The pipeline flows: ingest → normalize → fingerprint → cluster → baseline compare → evidence assembly → explain / timeline / compare.


Running tests

Unit tests require no database:

make test-unit
# or
pytest tests/unit/

Integration tests require a running Postgres instance:

docker compose up postgres -d
make test-int
# or
pytest tests/integration/

All tests must pass before a pull request will be merged. If you are adding new functionality, add tests for it.


Code style

  • Python 3.11+
  • Type annotations on all function signatures
  • ruff for linting, black for formatting
make lint
make format

No hard rules on line length beyond what black enforces. Prefer explicit over clever. Avoid abstractions that exist only to save lines.


Areas where contributions are most useful

Normalization improvements

The normalization step (src/core/normalization/patterns.py) determines clustering quality. If you have real-world log formats that normalize poorly — producing too many clusters for the same error, or collapsing unrelated errors — a fix there has high leverage. Include before/after examples and a test in tests/unit/test_normalization.py.

Log source adapters

New adapters go in src/adapters/. Each adapter yields ParsedLogLine objects. The rest of the pipeline is fully source-agnostic. Useful adapters: Datadog, Loki, Kubernetes pod logs, CloudWatch.

Trigger patterns

New trigger event patterns go in TRIGGER_PATTERNS in src/core/normalization/patterns.py. A good trigger pattern is specific enough to avoid false positives and general enough to match common variants across log formats.

Bug fixes

Check the issue tracker. Bugs with a reproducing log sample are easiest to fix.


Submitting a pull request

  1. Fork the repository and create a branch from main
  2. Make your changes with tests
  3. Run make lint and make test-unit — both must pass
  4. Open a pull request with a clear description of what changed and why
  5. Reference any related issue

Pull requests that are purely cosmetic (reformatting with no functional change) will not be merged.

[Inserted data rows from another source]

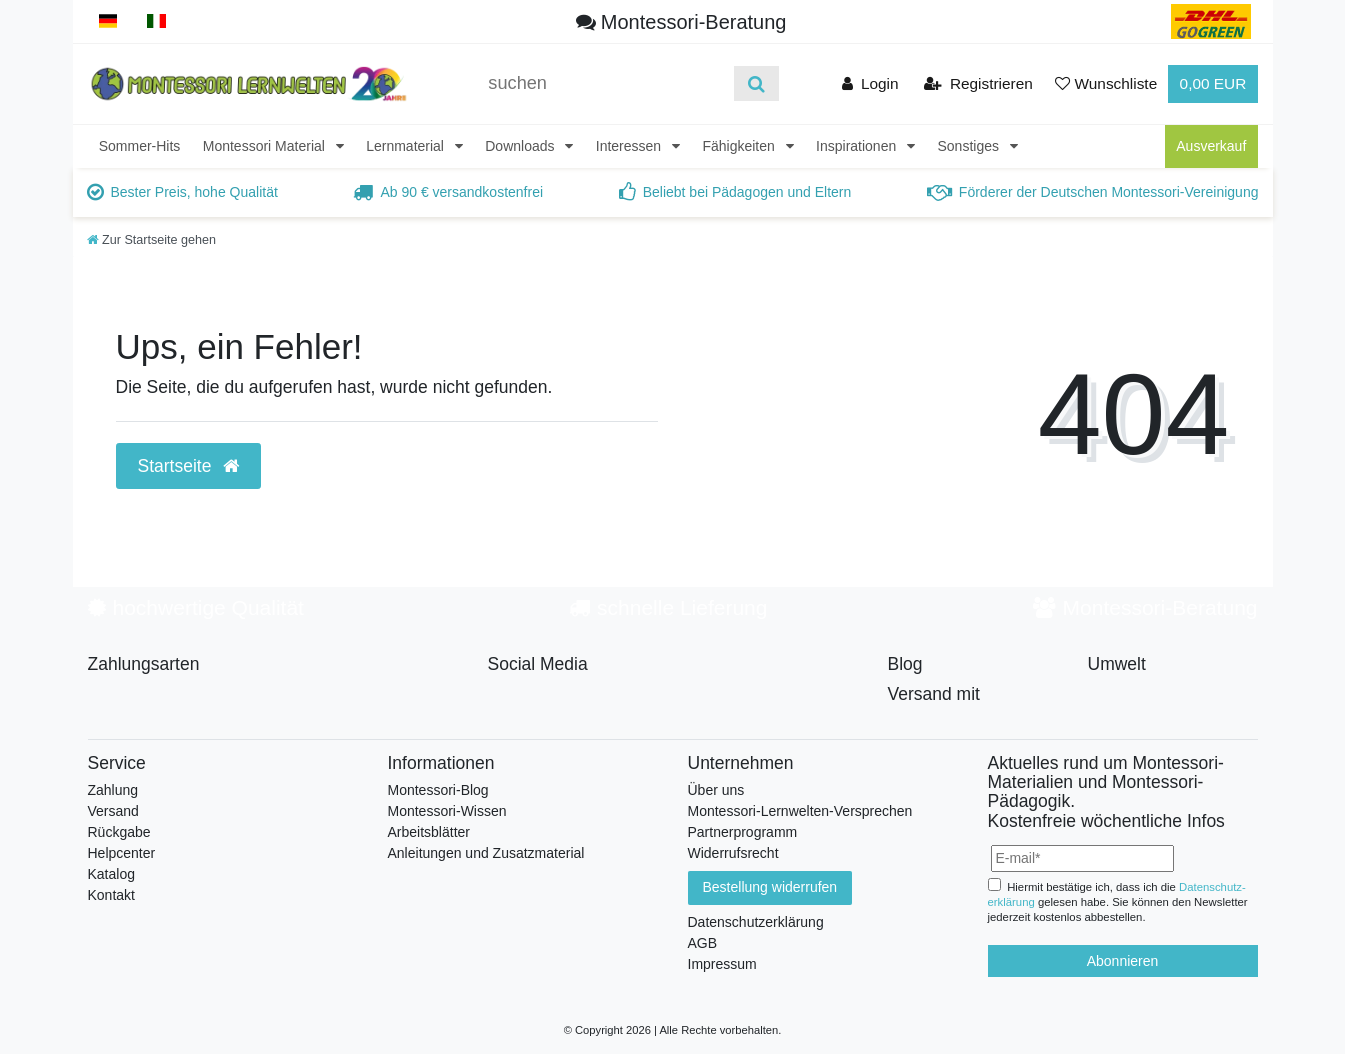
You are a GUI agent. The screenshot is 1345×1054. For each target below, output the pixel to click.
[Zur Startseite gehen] (152, 240)
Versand (113, 811)
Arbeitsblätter (429, 832)
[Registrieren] (978, 83)
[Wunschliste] (1106, 83)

Keep pull requests focused. A PR that fixes a bug and adds an unrelated feature is harder to review and slower to merge than two separate PRs.


Commit messages

No strict format required. Be clear about what changed and why. One-line messages are fine for small changes. For anything non-trivial:

Short summary (under 72 chars)

Longer explanation of what changed and why, if not obvious from the
diff. Reference the issue number if applicable.

Questions

Open a GitHub issue with the question label. If it is a quick question about whether a contribution would be accepted before you invest time in it, that is a good use of an issue.